こんにちは。
CSIGの井上です。
08/28に社内で「ITエンジニア怪談 ~背筋も凍る、ゾッとする話Night~ #3」というものがありました(後で公開されると思います)。その中で「自作キーボードの紹介」のLTがあり、キーボード作りたい熱が高まったので、翌日に作ってみた話をします。
本記事は、これからキーボード作りたいなぁ、という人を後押しするための記事です。
予算は 25,000 - 30,000円 位を見ておくとよいです。
前提知識や技術
基本的には作りながら学ぶことで、ほぼ前提知識は不要です。
しかしながら、「作り方が細かく説明してあるキーボードキット」を選んだほうがよいです。
- 「作り方が細かく説明してある」ものがよい
- 初心者向けに注意点がある程度細かく書いてあるもの、がお勧めです。Web上で作成者が組立て手順を公開しているので、買う前に確認しておきましょう。
- 中級者向けに一般的な作法(組立て順番とか)が省略されているものは、慣れてからのほうが良いです。
- パーツ売りの物もありますが、自作キット(キースイッチやキーキャップ 以外 がそろっている)をお勧めします。
- はんだ付け経験は必要
- 英語キーが基本
- 販売されているキーキャップは英語配列のものが大半です。
- 一応日本語キーキャップもありますが、キースイッチとの合わせ/キーボードのキー数などと組み合わせの検討が必要です。
尚、私のキーボード遍歴は以下の通りです。そんなに拘りは無いです。
- 大学でSlackwareやTureboLinuxなどを使っていたころは、インストール時は英語キーボードから変更ができなかった。

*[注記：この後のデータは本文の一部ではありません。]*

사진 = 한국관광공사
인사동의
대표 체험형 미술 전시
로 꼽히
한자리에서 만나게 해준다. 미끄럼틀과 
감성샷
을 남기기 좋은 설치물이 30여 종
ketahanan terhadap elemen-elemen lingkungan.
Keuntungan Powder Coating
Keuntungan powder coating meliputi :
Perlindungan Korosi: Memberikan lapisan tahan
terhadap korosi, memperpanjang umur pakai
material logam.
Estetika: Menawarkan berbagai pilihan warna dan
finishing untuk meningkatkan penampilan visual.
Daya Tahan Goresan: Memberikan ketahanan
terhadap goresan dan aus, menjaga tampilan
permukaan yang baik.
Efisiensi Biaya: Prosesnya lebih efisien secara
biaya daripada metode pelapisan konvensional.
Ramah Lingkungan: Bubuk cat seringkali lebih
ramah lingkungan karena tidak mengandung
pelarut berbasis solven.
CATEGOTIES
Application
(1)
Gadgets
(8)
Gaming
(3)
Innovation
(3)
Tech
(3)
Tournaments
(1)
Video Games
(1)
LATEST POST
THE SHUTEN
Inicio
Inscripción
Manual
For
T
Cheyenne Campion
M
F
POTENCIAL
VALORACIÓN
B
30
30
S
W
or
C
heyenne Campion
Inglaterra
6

キーレイアウトを変更するのが面倒だった為、英語キーボードを利用していました。
- HappyHackingKeybord(初代)発売当時、3台買って使っていました。別々のPCに接続していた為、車用塗料でケースに色を付けていました(未塗装の白、三菱の緑、本田の赤、の塗料)。
- BTC 5100Cキーボードが最高。15年は使ってるかもしれません(2台持っています)。

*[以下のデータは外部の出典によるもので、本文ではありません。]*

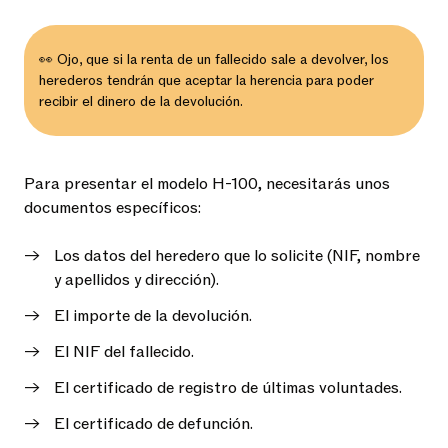
👀 Ojo, que si la renta de un fallecido sale a devolver, los
herederos tendrán que aceptar la herencia para poder
recibir el dinero de la devolución.
Para presentar el modelo H-100, necesitarás unos
documentos específicos:
Los datos del heredero que lo solicite (NIF, nombre
y apellidos y dirección).
El importe de la devolución.
El NIF del fallecido.
El certificado de registro de últimas voluntades.
El certificado de defunción.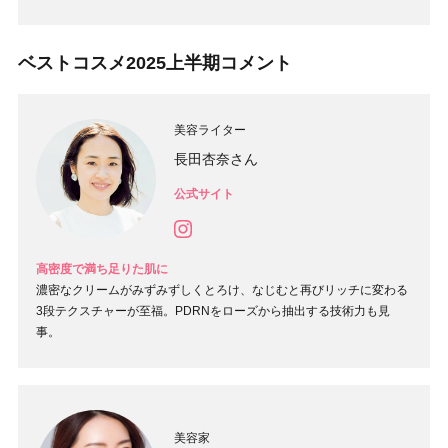
ベストコスメ2025上半期コメント
美容ライター
長田杏奈さん
公式サイト
高密度で満ち足りた肌に
濃密なクリームがみずみずしくとろけ、なじむと再びリッチに変わる
3段テクスチャーが至福。PDRNをローズから抽出する技術力も見
事。
美容家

- 80%キーボード 2好きで、おおよそ12台くらい持っていました。
- トラックボール 3派なので、トラックボール付きキーボードは見つけ次第買いますが、どれも低品質で泣きを見ます。
- 自作キーボードは、riconkenの hifumi(6キーのマクロパッド)を作った程度です。
組立ててみた
08/28(Fri)に 急速にキーボード作りたい欲が高まった ので、08/29(Sat)に秋葉原の 遊舎工房 に様子を見に行きました。

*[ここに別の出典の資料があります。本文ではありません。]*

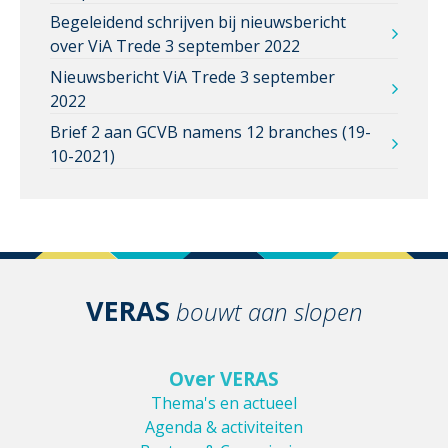
Begeleidend schrijven bij nieuwsbericht
over ViA Trede 3 september 2022
Nieuwsbericht ViA Trede 3 september
2022
Brief 2 aan GCVB namens 12 branches (19-
10-2021)
VERAS
bouwt aan slopen
Over VERAS
Thema's en actueel
Agenda & activiteiten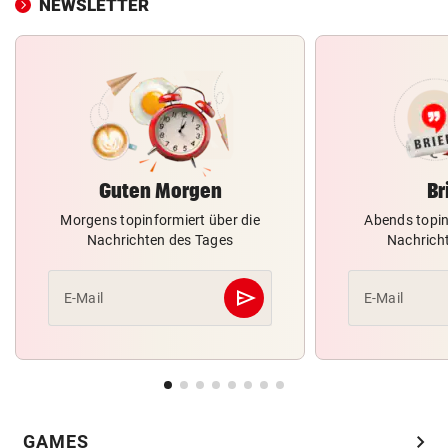
NEWSLETTER
Guten Morgen
Br
Morgens topinformiert über die
Abends topin
Nachrichten des Tages
Nachrich
send
E-Mail
E-Mail
Abschicken
chevron_right
GAMES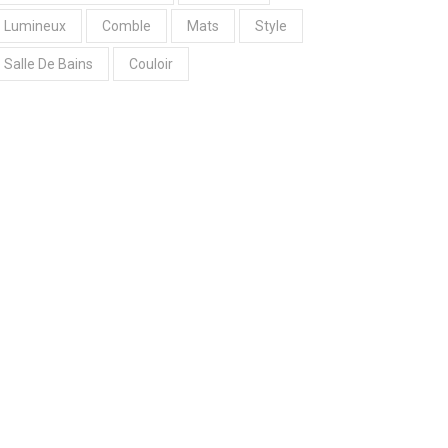
Lumineux
Comble
Mats
Style
Salle De Bains
Couloir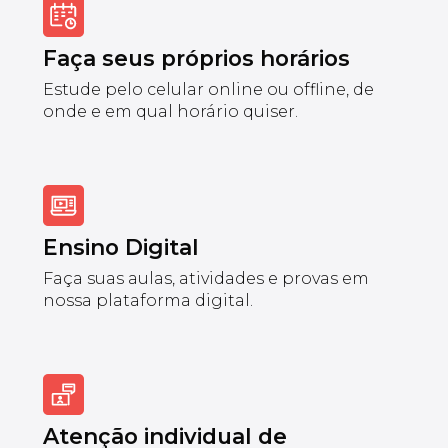
Faça seus próprios horários
Estude pelo celular online ou offline, de
onde e em qual horário quiser.
Ensino Digital
Faça suas aulas, atividades e provas em
nossa plataforma digital.
Atenção individual de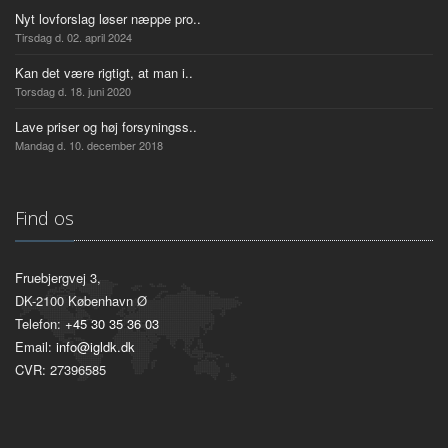
Nyt lovforslag løser næppe pro..
Tirsdag d. 02. april 2024
Kan det være rigtigt, at man i..
Torsdag d. 18. juni 2020
Lave priser og høj forsyningss..
Mandag d. 10. december 2018
Find os
Fruebjergvej 3,
DK-2100 København Ø
Telefon:
+45 30 35 36 03
Email:
info@igldk.dk
CVR: 27396585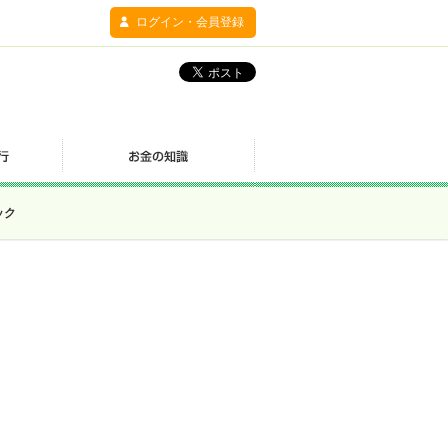
ログイン・会員登録
ック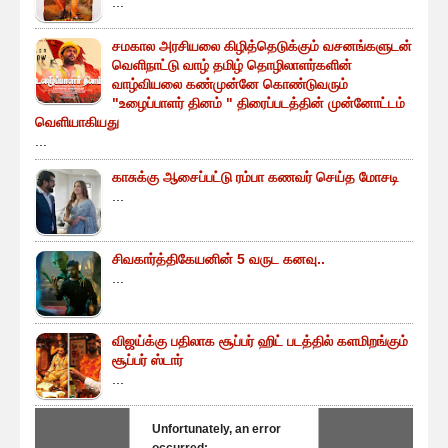
...
சமகால அரசியலை கிழித்தெடுக்கும் வசனங்களுடன்
வெளிநாட்டு வாழ் தமிழ் தொழிலாளர்களின்
வாழ்வியலை கண்முன்னே கொண்டுவரும்
"உழைப்பாளர் தினம் " திரைப்படத்தின் முன்னோட்டம்
வெளியாகியது
...
காசுக்கு ஆசைப்பட்டு ரம்பா கணவர் செய்த மோசடி
...
சிவகார்த்திகேயனின் 5 வருட கனவு..
...
விஜய்க்கு பதிலாக சூப்பர் ஹிட் படத்தில் களமிறங்கும்
சூப்பர் ஸ்டார்
...
Unfortunately, an error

翌日には組立て終わり、利用開始しています。はんだ付けスピード次第で3-4時間あれば作れます。
買いに行く
組み立てるキーボードを選定する
「60%キーボード 、矢印キーがある、千鳥配列 4 、左右分割 5 という条件で検討したところ、Mint60 に決定。
60%キーボード初めて作るのであれば、個人的には以下がお勧めです。
- 左右分割であれば、Mint60は 組立て手順 も詳しく、お勧めです。
- 左右分割でなくてよい場合は、DZ60 がお勧めです。
- GH60互換キーボードとして複数のメーカーからパーツが出ています。
- ダイオード接続済み、キースイッチははめ込み式のものもあり、はんだ付けが苦手でも作れそうです。
付帯部品を買う
キーボード本体以外にも、以下のものが必要です。
- キースイッチ 6
- 私は、重すぎずカチカチ鳴る(打鍵感覚が分かりやすい)ものが好きなので、Gateron青軸(1個45円程度)にしました。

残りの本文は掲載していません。